Items from a dataset
※

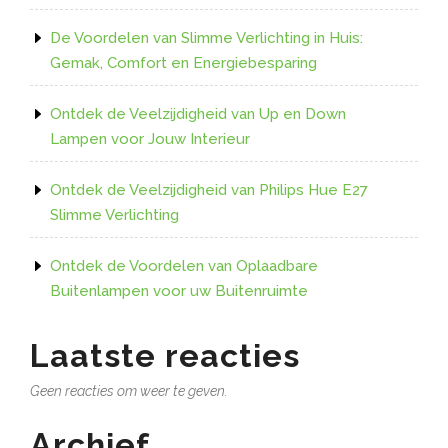
De Voordelen van Slimme Verlichting in Huis:
Gemak, Comfort en Energiebesparing
Ontdek de Veelzijdigheid van Up en Down
Lampen voor Jouw Interieur
Ontdek de Veelzijdigheid van Philips Hue E27
Slimme Verlichting
Ontdek de Voordelen van Oplaadbare
Buitenlampen voor uw Buitenruimte
Laatste reacties
Geen reacties om weer te geven.
Archief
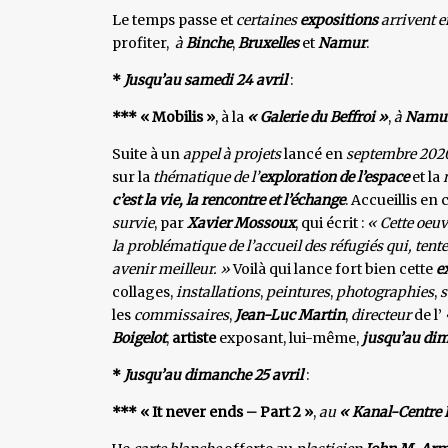
Le temps passe et
certaines
expositions
arrivent e
profiter,
à
Binche
,
Bruxelles
et
Namur
.
*
Jusqu’au samedi 24 avril
:
*** « Mobilis »
, à la
« Galerie du Beffroi »
,
à
Namu
Suite à un
appel à projets
lancé en
septembre 202
sur la
thématique de l’
exploration de l’espace
et la
c’est la vie, la rencontre et l’échange
. Accueillis en 
survie
, par
Xavier Mossoux
, qui écrit :
« Cette oeuv
la problématique de l’accueil des réfugiés qui, tente
avenir meilleur. »
Voilà qui lance fort bien cette
e
collages,
installations
,
peintures
,
photographies
,
s
les
commissaires
,
Jean-Luc Martin
,
directeur
de l’
Boigelot
,
artiste
exposant, lui-même,
jusqu’au di
*
Jusqu’au dimanche 25 avril
:
*** « It never ends – Part 2 »
,
au
« Kanal-Centre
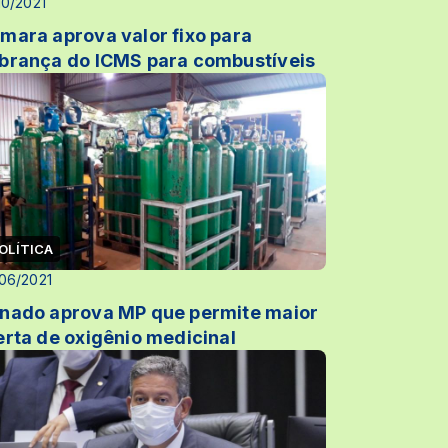
10/2021
mara aprova valor fixo para
brança do ICMS para combustíveis
OLÍTICA
06/2021
nado aprova MP que permite maior
erta de oxigênio medicinal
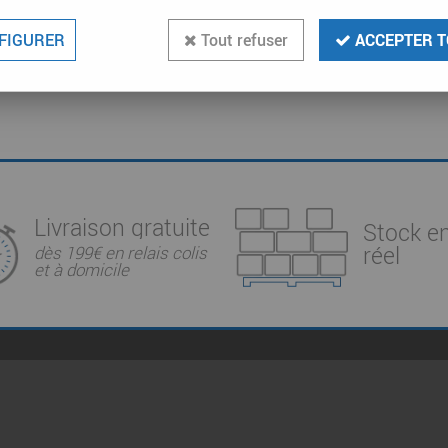
FIGURER
Tout refuser
ACCEPTER T
Livraison gratuite
Stock e
réel
dès 199€ en relais colis
et à domicile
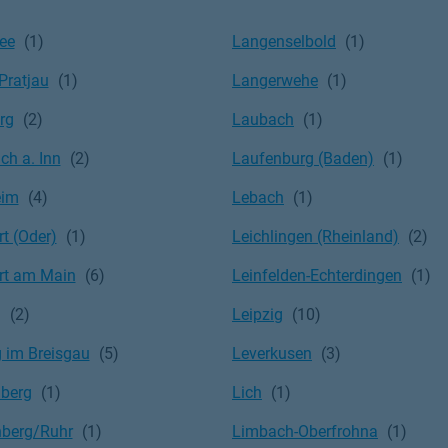
ee
Langenselbold
Pratjau
Langerwehe
rg
Laubach
ch a. Inn
Laufenburg (Baden)
eim
Lebach
t (Oder)
Leichlingen (Rheinland)
rt am Main
Leinfelden-Echterdingen
g
Leipzig
g im Breisgau
Leverkusen
berg
Lich
berg/Ruhr
Limbach-Oberfrohna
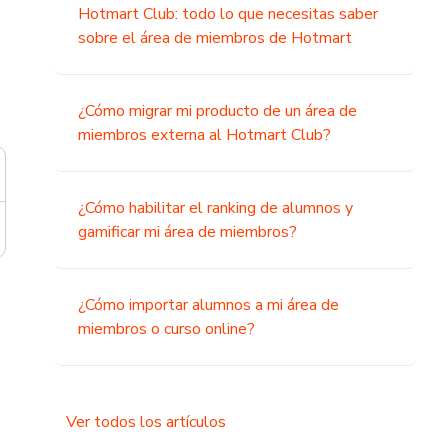
Hotmart Club: todo lo que necesitas saber
sobre el área de miembros de Hotmart
¿Cómo migrar mi producto de un área de
miembros externa al Hotmart Club?
¿Cómo habilitar el ranking de alumnos y
gamificar mi área de miembros?
¿Cómo importar alumnos a mi área de
miembros o curso online?
Ver todos los artículos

※

• [What you have to do]
Between and including the line above that contains "mara aprova valor fixo para" and the line that contains "Limbach-Oberfrohna", restate every line word for word. Pictures stay out.

• [Exercise response]
mara aprova valor fixo para
brança do ICMS para combustíveis
OLÍTICA
06/2021
nado aprova MP que permite maior
erta de oxigênio medicinal
FIGURER
Tout refuser
ACCEPTER T
Livraison gratuite
Stock e
réel
dès 199€ en relais colis
et à domicile
ee
Langenselbold
Pratjau
Langerwehe
rg
Laubach
ch a. Inn
Laufenburg (Baden)
eim
Lebach
t (Oder)
Leichlingen (Rheinland)
rt am Main
Leinfelden-Echterdingen
g
Leipzig
g im Breisgau
Leverkusen
berg
Lich
berg/Ruhr
Limbach-Oberfrohna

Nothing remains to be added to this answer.